We present a novel error bound analysis for explicit score-driven (ESD) filters, better known as generalized autoregressive score (GAS) filters, and their implicit counterparts, referred to as implicit score-driven (ISD) or proximal-parameter (ProPar) filters. This analysis considers potential misspecification with respect to the data generating process (DGP) and the learning rate. Specifically, we establish upper bounds on the asymptotic root mean squared filtering errors (RMSEs) of ISD and ESD iterates.

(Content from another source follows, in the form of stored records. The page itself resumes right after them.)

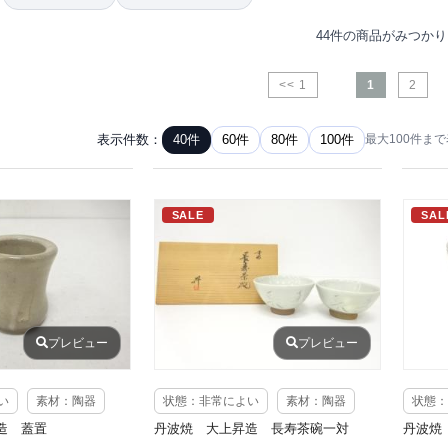
44件の商品がみつか
<< 1
1
2
表示件数：
40件
60件
80件
100件
最大100件ま
SALE
SAL
プレビュー
プレビュー
い
素材：陶器
状態：非常によい
素材：陶器
状態：
造 蓋置
丹波焼 大上昇造 長寿茶碗一対
丹波焼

We derive these asymptotic error bounds under more general conditions regarding the DGP compared to conventional error bound analyses. In particular, we find that ISD filtering error iterates remain bounded asymptotically for any learning rate that is a scalar multiple of the identity matrix. In contrast, ESD requires the learning rate to be sufficiently small. These findings are confirmed in a Monte Carlo study examining nine univariate DGPs. Lastly, our theoretical analysis shows that even when the DGP is non-stationary, we can still guarantee asymptotic error bounds when using an identity prediction step in the filter.